Undergrad Research Assistant
Language explination for self-Driving Scences
Abstract

As part of my undergraduate research, I collaborated with a team to advance the integration of natural language processing (NLP) with visual data to enhance autonomous driving systems. This project addressed the challenge of interpreting complex urban environments, a significant limitation of current autonomous systems.
Methodology
- We utilized two datasets: the real-world Cityscapes dataset and the synthetic GTA5 dataset, containing images of urban driving scenes.
- Google's Gemini 1.5 Flash model was employed to generate captions for each dataset, focusing on traffic-related details like vehicle positioning, traffic signals, and pedestrian activity.
- Human-corrected captions were created to improve the accuracy and contextual relevance of the machine-generated descriptions.
Duties and Contributions
- Generated automated descriptions of urban scenes using AI models and developed traffic-focused captions for datasets.

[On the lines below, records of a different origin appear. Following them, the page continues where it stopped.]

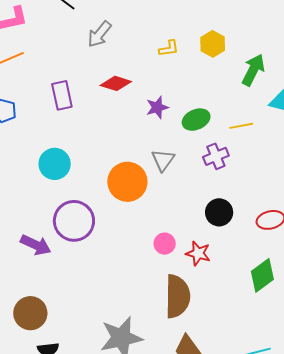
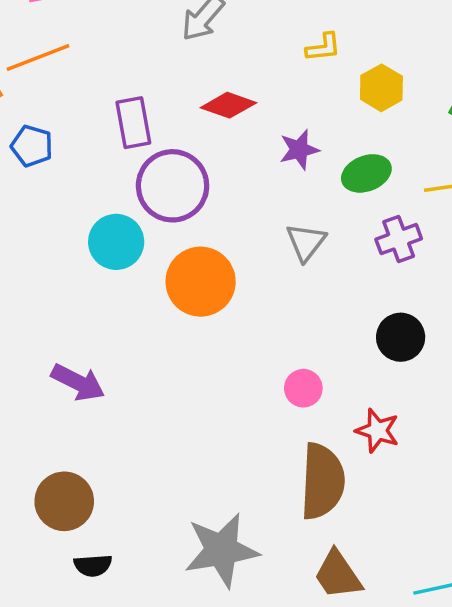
yellow hexagon: (213, 44) -> (381, 88), moved
orange circle: (127, 182) -> (201, 282), moved
purple circle: (74, 221) -> (173, 186), moved
red star: (198, 253) -> (377, 431), moved

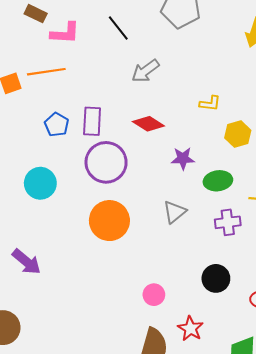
blue pentagon: (32, 146) -> (57, 125), moved
cyan circle: (116, 242) -> (40, 183), moved

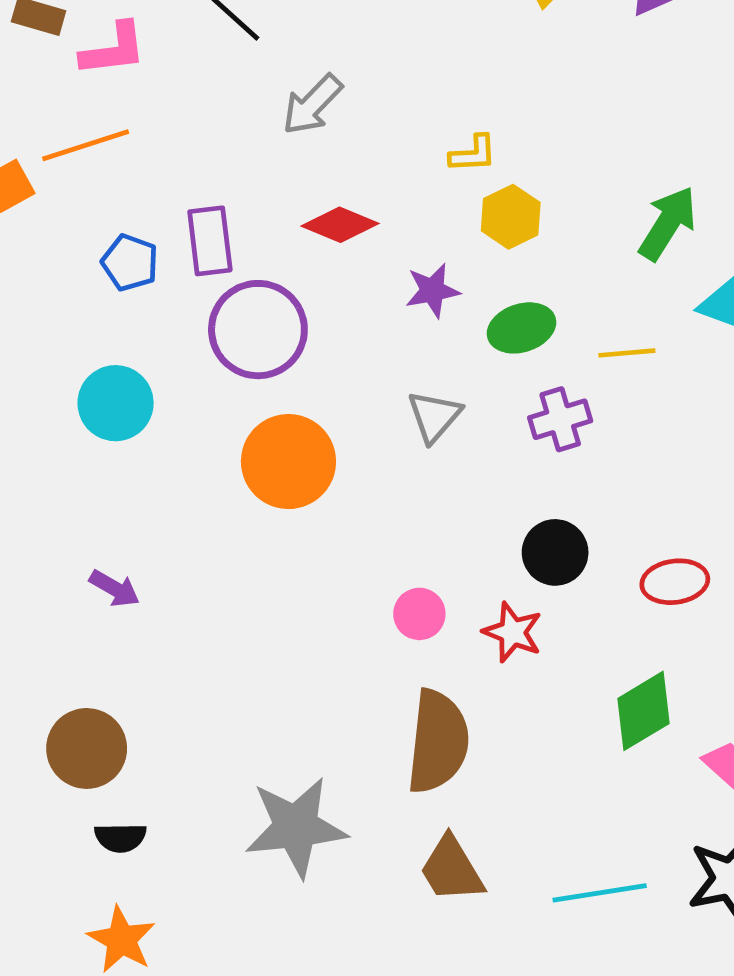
yellow hexagon: (238, 134) -> (511, 217), moved
purple arrow: (26, 262) -> (115, 588), size x0.7
red star: (190, 329) -> (513, 632), moved

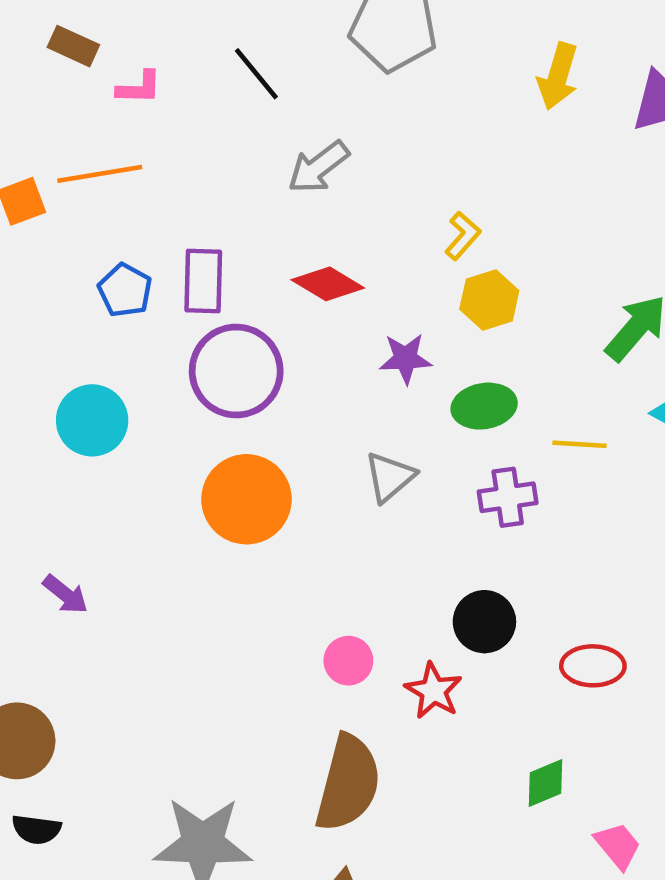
pink L-shape: (113, 49) -> (139, 88), size x0.7
yellow L-shape: (473, 154) -> (463, 236), turned -54
green diamond: (643, 711) -> (546, 783), size x0.7

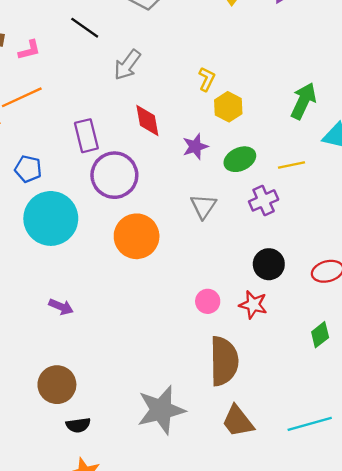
red diamond: (328, 284) -> (147, 120), turned 64
blue pentagon: (125, 290) -> (28, 169), moved
cyan circle: (92, 420) -> (51, 218), size x1.5

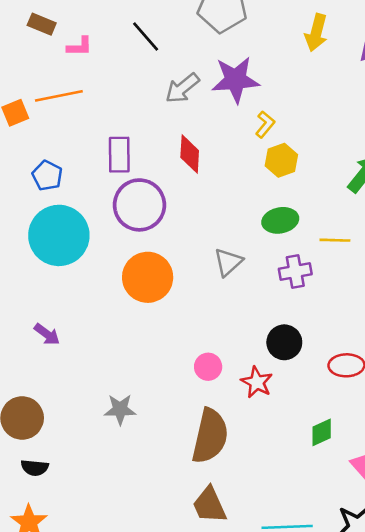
purple star: (195, 147) -> (236, 80), moved, size x1.6
gray star: (161, 410) -> (120, 409), moved, size x0.6

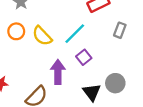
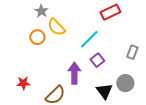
gray rectangle: (120, 30) -> (132, 52), moved
yellow semicircle: (42, 36) -> (56, 27), moved

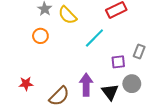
yellow semicircle: (56, 27) -> (67, 15), moved
purple square: (97, 60) -> (118, 62), moved, turned 32
purple arrow: (74, 73) -> (86, 85), moved

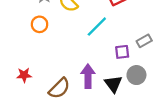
gray rectangle: (139, 51) -> (144, 41), turned 40

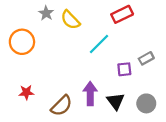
orange circle: (40, 24) -> (22, 42), moved, size x1.5
gray circle: (136, 75) -> (146, 103), moved

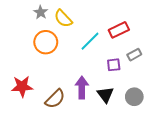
red rectangle: (122, 14) -> (119, 30), moved
orange circle: (22, 42) -> (46, 42), moved
red star: (26, 92) -> (22, 86), size x1.5

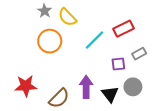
gray circle: (134, 97) -> (133, 87), moved

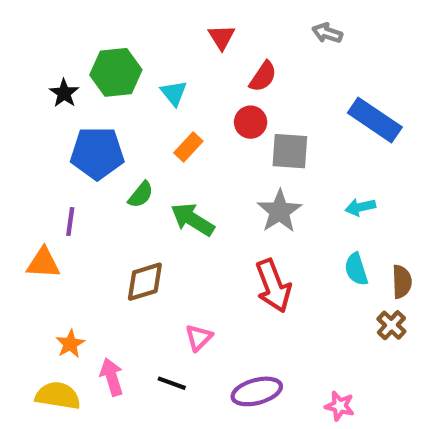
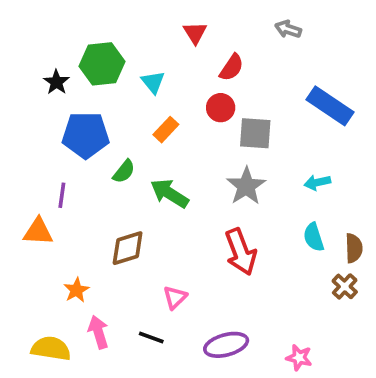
orange star: (70, 344) -> (76, 290), moved

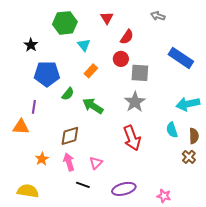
green hexagon: (102, 64) -> (65, 23), moved
cyan arrow: (317, 182) -> (188, 104), moved, size x1.6
pink arrow: (98, 332) -> (69, 162), moved

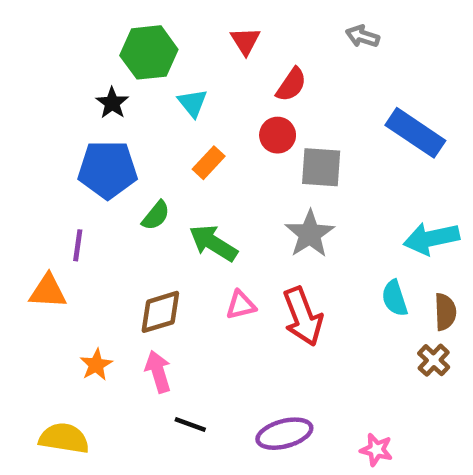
black star: (31, 45) -> (112, 103), moved
pink triangle: (96, 163) -> (241, 305), moved, turned 32

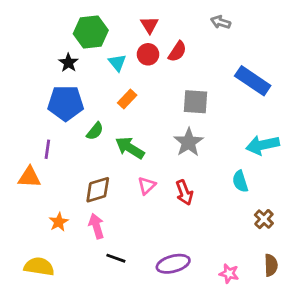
red circle: (278, 135) -> (148, 54), moved
pink triangle: (241, 305) -> (147, 186), turned -30
brown semicircle: (445, 312) -> (271, 265), moved
red arrow: (303, 317) -> (184, 193), size x0.7

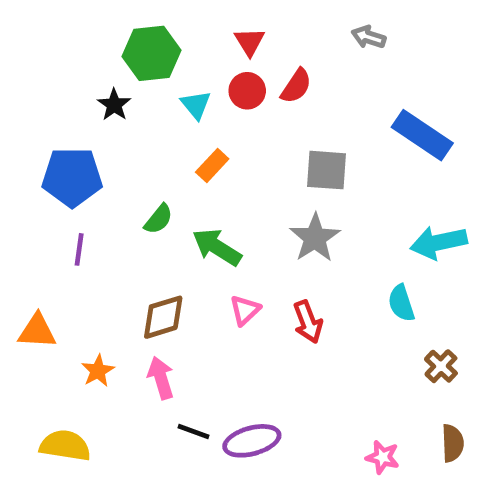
blue pentagon: (66, 103) -> (72, 177), moved
orange triangle: (29, 177) -> (37, 331), moved
purple ellipse: (173, 264) -> (252, 441), moved

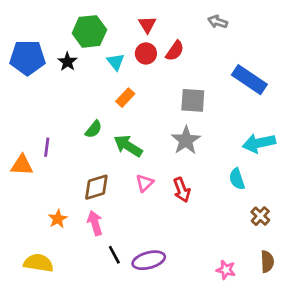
blue pentagon: (72, 177) -> (27, 58), moved
orange triangle: (37, 331) -> (22, 165), moved
black line: (194, 432) -> (114, 255), turned 42

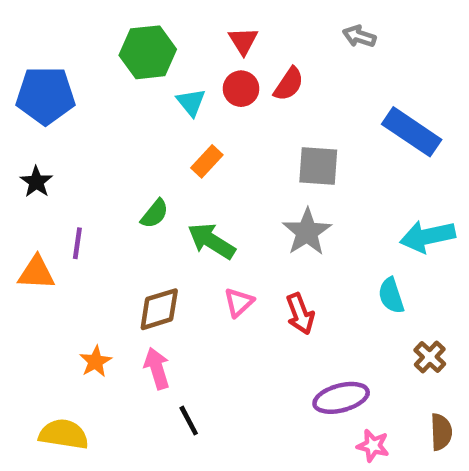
black star: (67, 62) -> (36, 182), moved
purple ellipse: (149, 260) -> (341, 398), moved

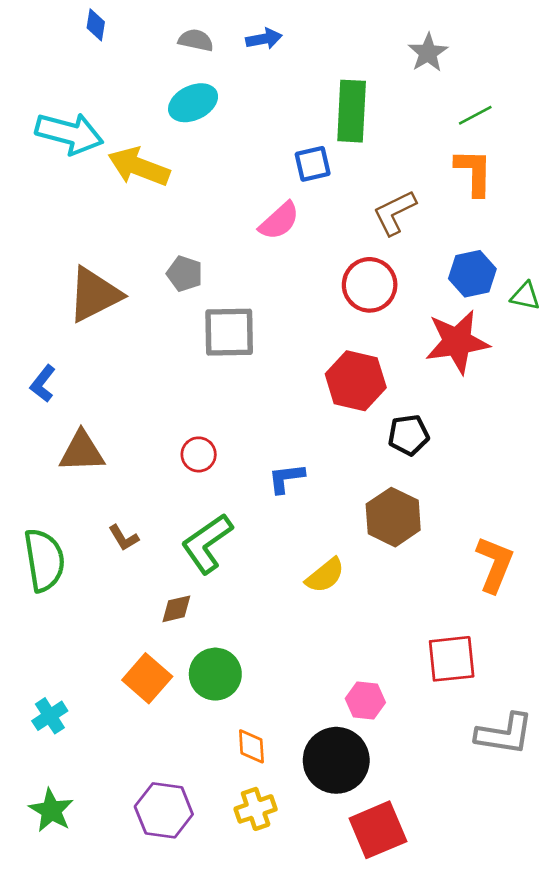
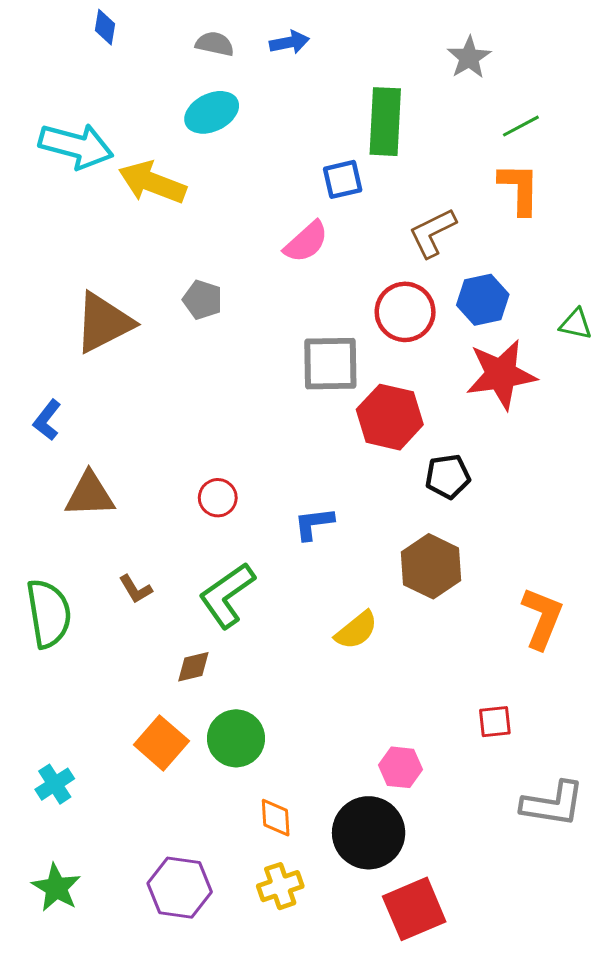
blue hexagon: (472, 274) -> (483, 300), moved
gray square: (229, 332) -> (330, 364), moved
red square: (452, 659) -> (495, 722), size x0.6

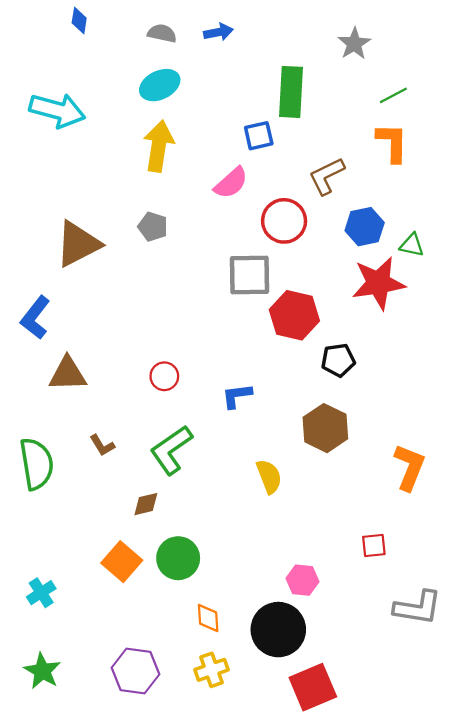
yellow arrow: (152, 182) -> (159, 146), moved, turned 78
red circle: (405, 312) -> (284, 221), moved
green triangle: (576, 324) -> (412, 245), moved
blue L-shape: (47, 420) -> (35, 318), size x1.4
yellow semicircle: (356, 630) -> (269, 476), turned -72

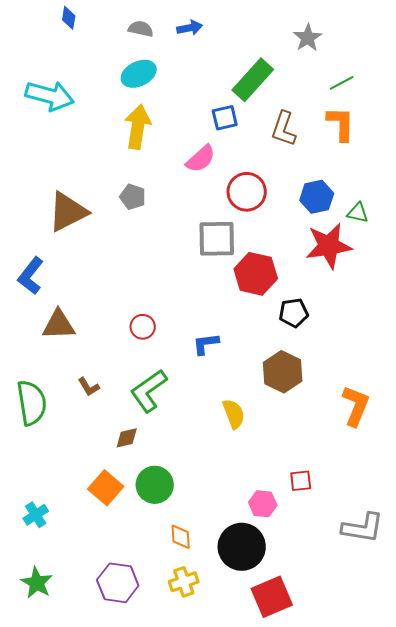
green rectangle: (291, 92) -> (253, 80), turned 39
brown L-shape: (327, 176) -> (284, 129), moved, turned -45
red square: (374, 545) -> (301, 481), moved

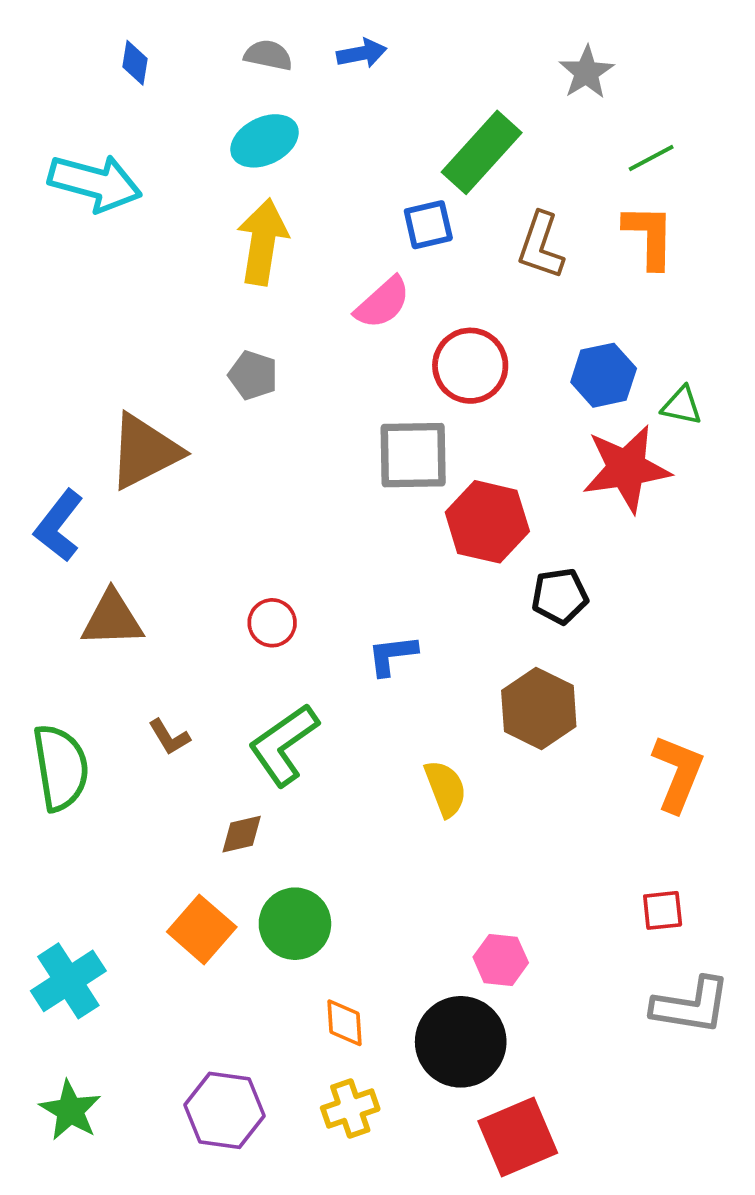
blue diamond: (69, 18) -> (135, 63), moved
brown triangle: (68, 212) -> (145, 451), moved
red square: (301, 481) -> (663, 910), moved
cyan cross: (36, 515) -> (68, 981), size x1.5

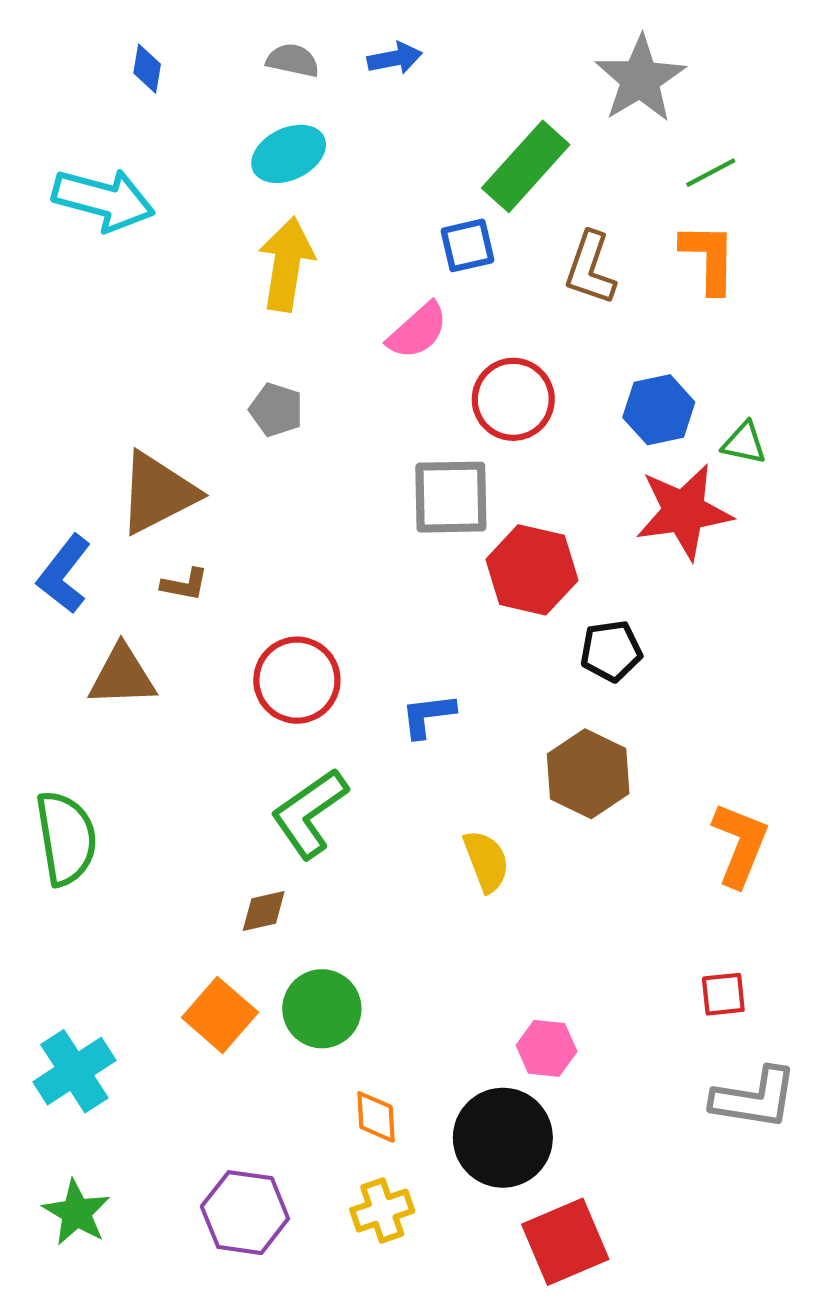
gray star: (586, 72) -> (640, 79), size x1.5
red circle: (272, 623) -> (297, 680), size x1.6
brown L-shape: (169, 737) -> (185, 584), moved, turned -48

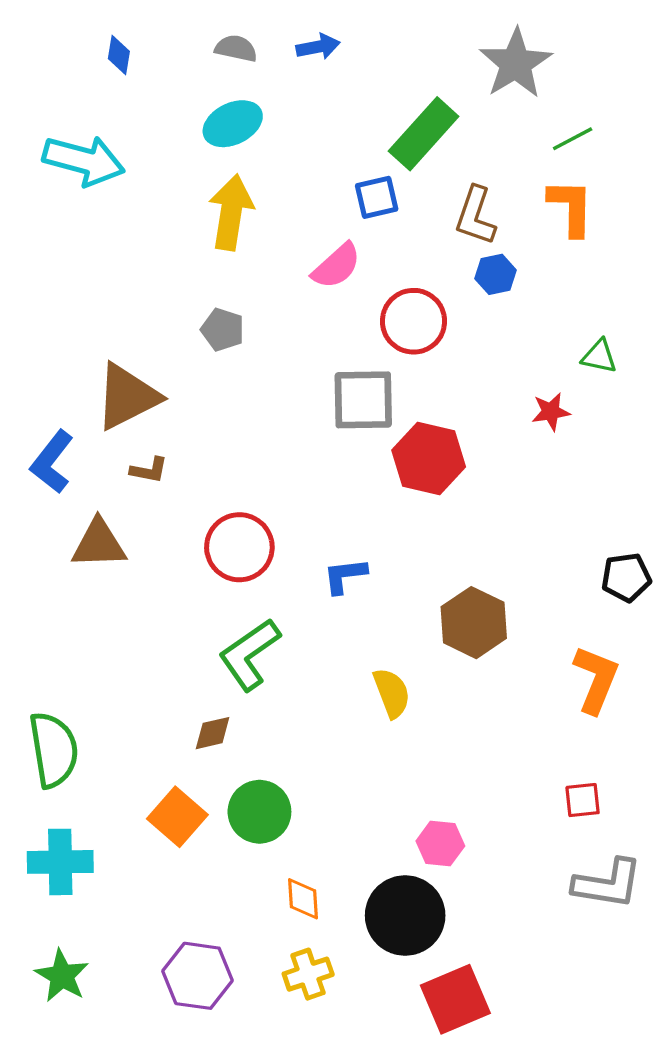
blue hexagon: (659, 410) -> (496, 274), moved, size x0.7
red star: (684, 512) -> (551, 412), size x0.5
black pentagon: (611, 651) -> (626, 577), moved
green semicircle: (66, 838) -> (54, 750), moved
cyan cross: (74, 1071) -> (60, 862), turned 32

- Performed manual reviews and corrections to refine machine-generated captions for accuracy and contextual clarity.
- Co-authored a research paper presented at the IEEE DSAA Student Forum, detailing our findings and dataset contributions.
Outcomes and Success
- Participated in the IEEE DSAA Student Forum. Learn more here.
- Featured on the CSU News for achievements at the IEEE DSAA Conference. Read more here.
- Introduced two novel datasets integrating visual and text-based data for self-driving applications.
- Enhanced understanding of how AI can interpret urban environments and inform autonomous systems.
- Presented findings at an international conference, showcasing the innovative approach and practical impact.